Funds were transferred this year by Russia’s state nuclear agency to Turkey for the building of an atomic power plant, providing a $5bn-$10bn boost to Turkey’s foreign exchange reserves, according to analyst estimates.
Turkey’s net foreign assets, a key proxy for its foreign currency reserves, registered at $11.5bn on Monday, down from a recent high of $14.1bn on November 16, according to Financial Times calculations. The figures are flattered by $47.6bn in short-term borrowed funds from Turkish banks and $23.6bn from other central banks, according to Goldman estimates based on data from November 16.
A deal with Saudi would also indicate a warming of relations after the 2018 killing of Khashoggi, a columnist for the Washington Post and critic of Prince Mohammed, at the Saudi consulate in Istanbul set off a bitter feud between the two countries. Erdoğan accused the “highest levels” of Saudi’s government of the murder, and Turkish officials leaked to the press grisly details of the killing in what was seen as an effort to embarrass the crown prince.

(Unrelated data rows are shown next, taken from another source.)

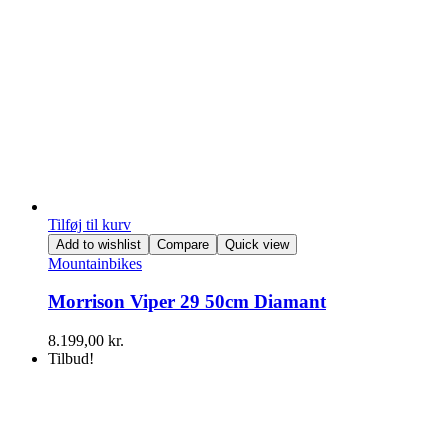
Tilføj til kurv
Add to wishlist
Compare
Quick view
Mountainbikes
Morrison Viper 29 50cm Diamant
8.199,00
kr.
Tilbud!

But a long-running currency crisis has forced Erdoğan to mend relations with Riyadh and other powers in the Middle East, where he has sparred with Israel, Egypt and the UAE over Turkey’s assertive foreign policy.
An Istanbul court in April halted the trial in absentia of 26 Saudis in connection with Khashoggi’s killing. Erdoğan then travelled to Riyadh and later hosted Prince Mohammed in Ankara in what the Turkish president has described as a “new era” in relations with the Gulf state. In turn, Saudi Arabia began easing an unofficial embargo on Turkish exports it had established following Khashoggi’s murder.
The two men last saw each other on Sunday when they attended the World Cup opening match in Qatar, where Erdoğan also shook hands for the first time with Egyptian president Abdel Fattah al-Sisi since he overthrew his Islamist predecessor Mohammed Morsi, whom Erdoğan had embraced as an ideological ally, in 2013.
Erdoğan’s overtures with his former foes are aimed at attracting foreign investment after western investors fled Turkish capital markets over his unorthodox economic policy of keeping interest rates low despite inflation of 85 per cent. Just six months before elections, his party’s popularity has slumped to historic lows because of the cost-of-living crisis.